If some women can be said to have grown into their beauty, Christopher Plummer, as he was celebrated on film and in interview tribute last Saturday night at the Arlington Theatre, seems truly to have grown into his stately elegance. Or maybe it was a return to his roots.
From the beginning, this child of Canadian first families was, as he reminded us in somewhat awkward class-conscious reverse bragging, reaching down his whole life to the theater. His mother took him to everything cultural that came to Montreal, from Ballet Russes to crepes suzette, but he discovered the prolific world of the urban Canadien nightclub on his own, nursing beers (as a child if I understood him properly) reveling to the sight and sounds of “a young Judy Garland, a young Frank Sinatra; Maurice Chevalier and Edith Piaf, too. I stood there and watched these people singing to drunks in the dark and entertained them and I wondered how do they do that?” It’s not hard to imagine mummy displeased at the career choice calling him back then.
Host and interviewer Pete Hammond, a freelance critic who writes most frequently now for Deadline.com and has graced the pages of many Los Angeles-based publications, waltzed Plummer down memory lane; a place where he seems crazy-comfortable now telling stories from the Golden Age of live television like the time Lee Marvin’s horse crashed through a papier mache mountain. “And then he was so frightened he crapped,” reveled Plummer, who told an equally profanity-tipped tale about his own misadventure crashing through a fake fireplace making an entry on an improperly lit TV set. After the director yelled at him for coming through the set decoration, Plummer replied, “You’re fucking lucky I came through anything.”
If the talk was slightly ribald, the clips on the big screen were more grounded in either melodrama or somewhat goofy outrageousness. It was embarrassing to him, as is widely known, to be most memorably remembered as Sound of Music’s Captain Von Trapp. (“That movie has lived on,” said Hammond. “Oh yes it has,” replied Plummer in sarcastic, regretful chagrin.)

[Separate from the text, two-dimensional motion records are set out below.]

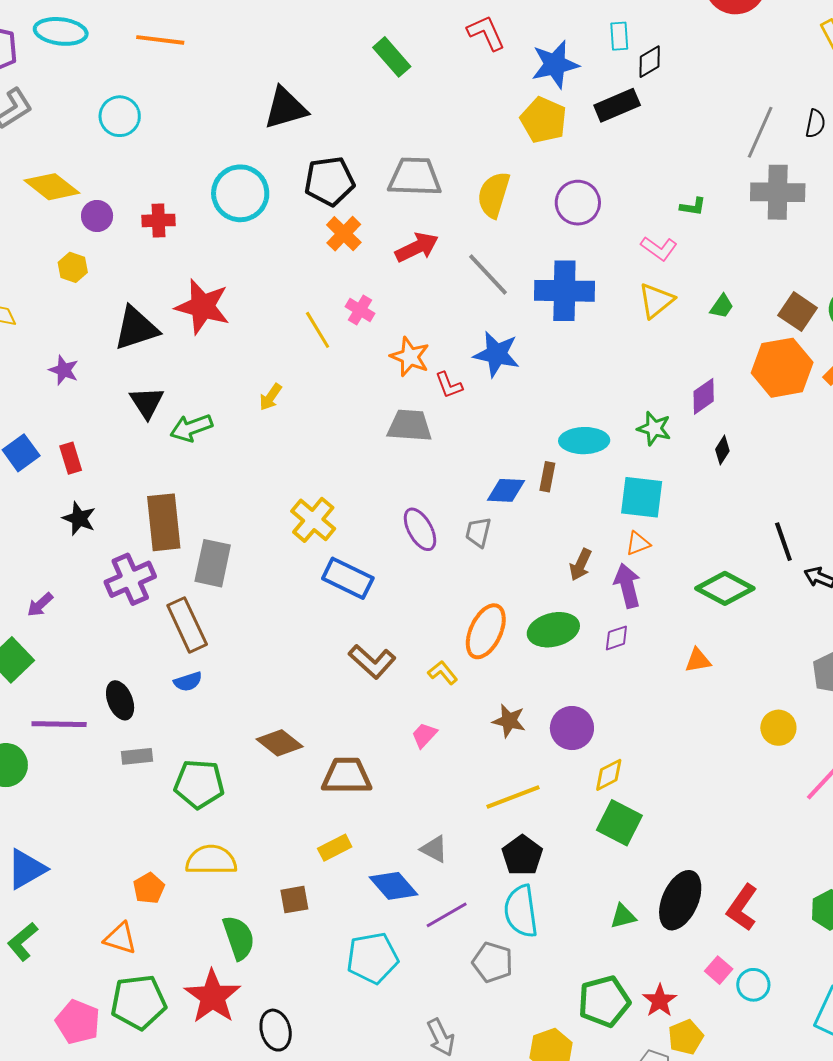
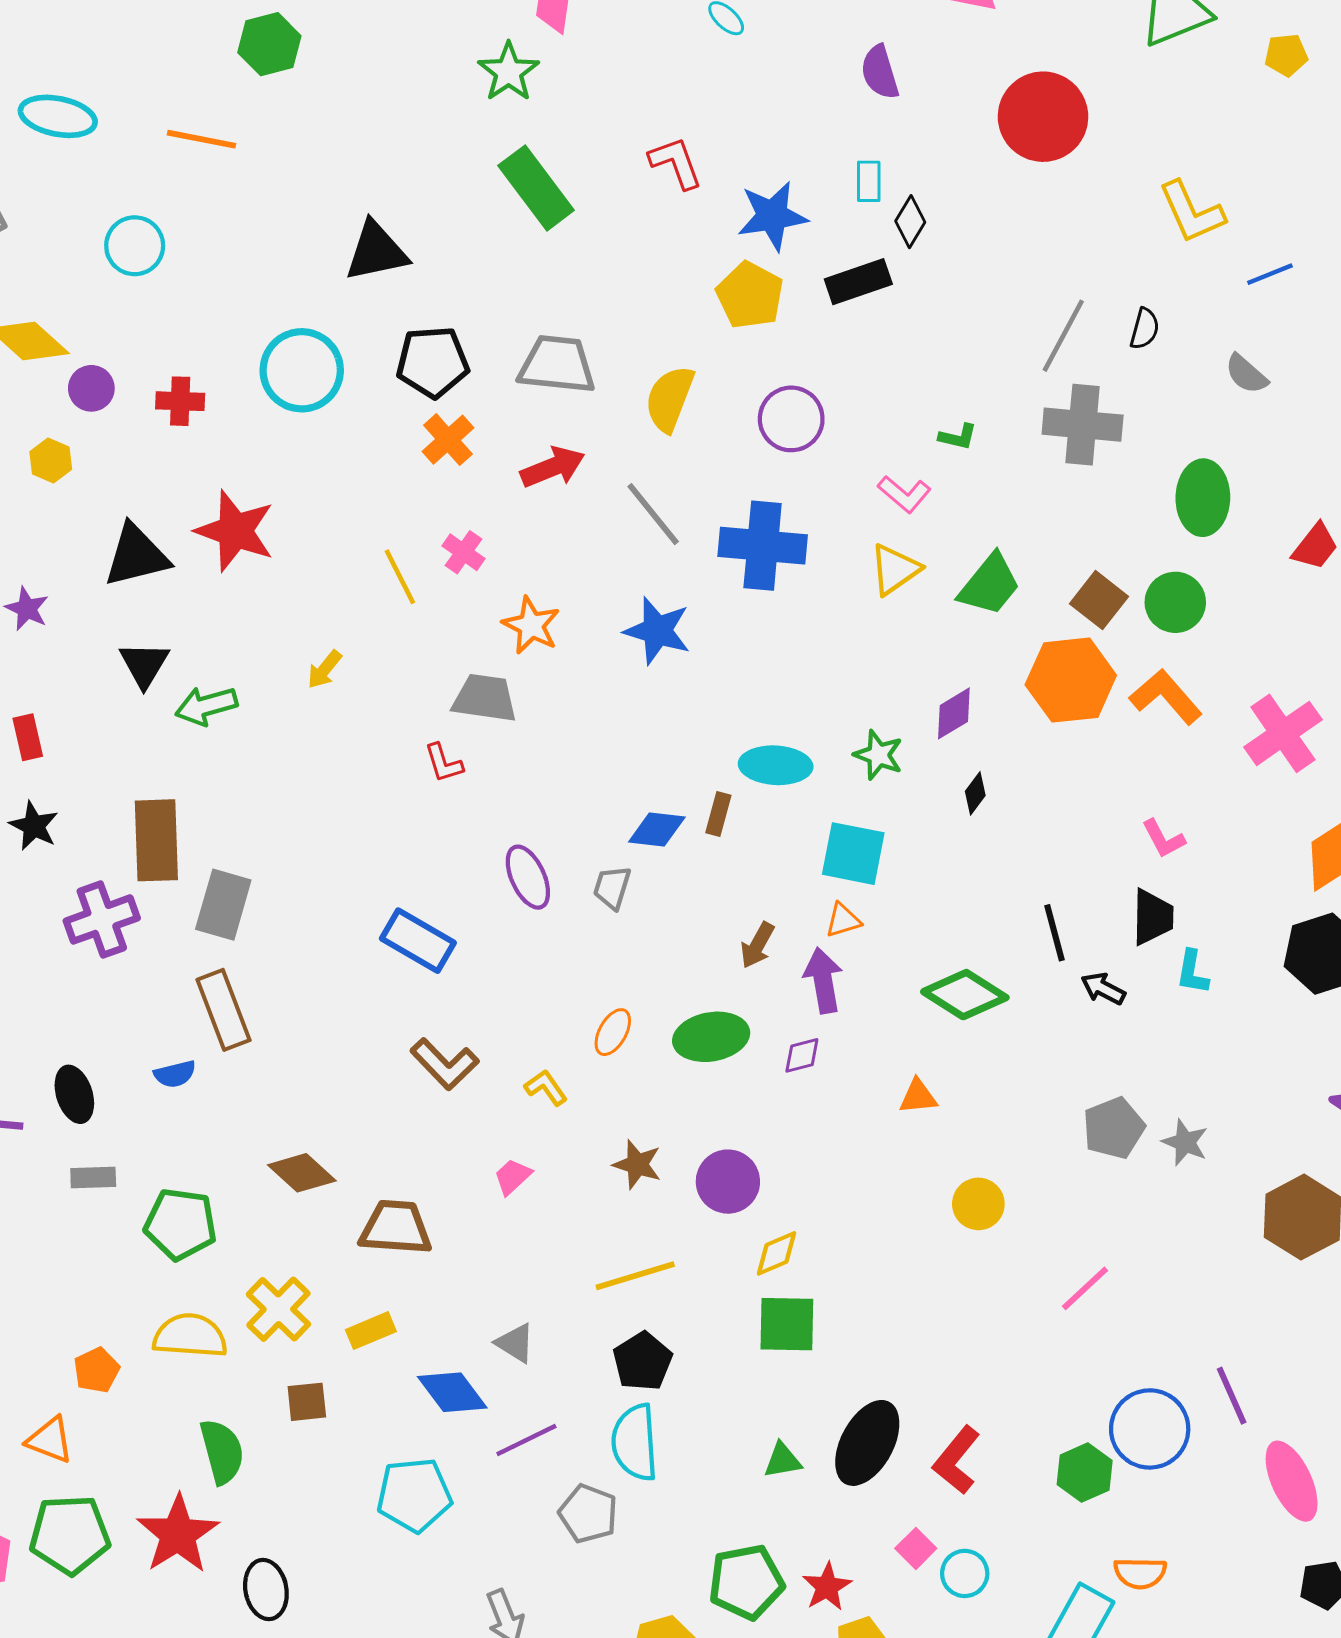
green rectangle: (392, 57) -> (536, 188), size x1.4
black diamond: (650, 62) -> (910, 222), turned -32
green trapezoid: (722, 306) -> (990, 585), size x1.8
red L-shape: (449, 385) -> (444, 763), moved
gray trapezoid: (410, 426) -> (485, 698), moved
yellow cross: (313, 520) -> (278, 1309), moved
brown rectangle: (187, 625) -> (224, 1010), moved
orange ellipse: (486, 631) -> (613, 1032), size x0.6
yellow circle: (778, 728) -> (978, 1204), moved
green square: (619, 823) -> (787, 1324), turned -30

But he didn’t seem at all troubled in the wacky-mawkish scene screened of him sweeping a comatose Natalie Wood into his arms in Inside Daisy Clover, or, more spectacularly weird as a Mayan befeathered hunk as the preposterous-looking Atahualpa in The Royal Hunt of the Sun. (By the way, in the same year of 1969, he also played Lord Foppington in Lock Up Your Daughters!) But his sense of personal propriety did seem to be violated at times. “Isn’t this enough for the audience?” he begged plaintively at one point. “No!” was the loud reply “Well it is for me,” he quipped though it didn’t seem false modesty. During the course of the evening, Plummer proved himself an excellent mime of other actors, and, quite justly, his most remarkable clip, besides the truly soulful turn in Mike Mills’s Beginners, was his acid-tinged delivery as Mike Wallace in The Insider.
What really emerged in an evening of witty anecdotes — though some like a story of a cat in the mat seemed bizarre — was the sense that Plummer may not be overdue for an Oscar, as many seem to believe. Given the range of dorky roles, from Caesar to Klingon general, he seems overdue for the parts he is getting right now, and, therefore, maybe ripe for rewards now. In the end it was director Mike Mills who made the case for him best and obvious. Wondering aloud how Plummer had played Mills’ father so completely without having met him, “I realized he had spent his whole life wandering through the complex and contradictory human soul. So of course he could play my father.”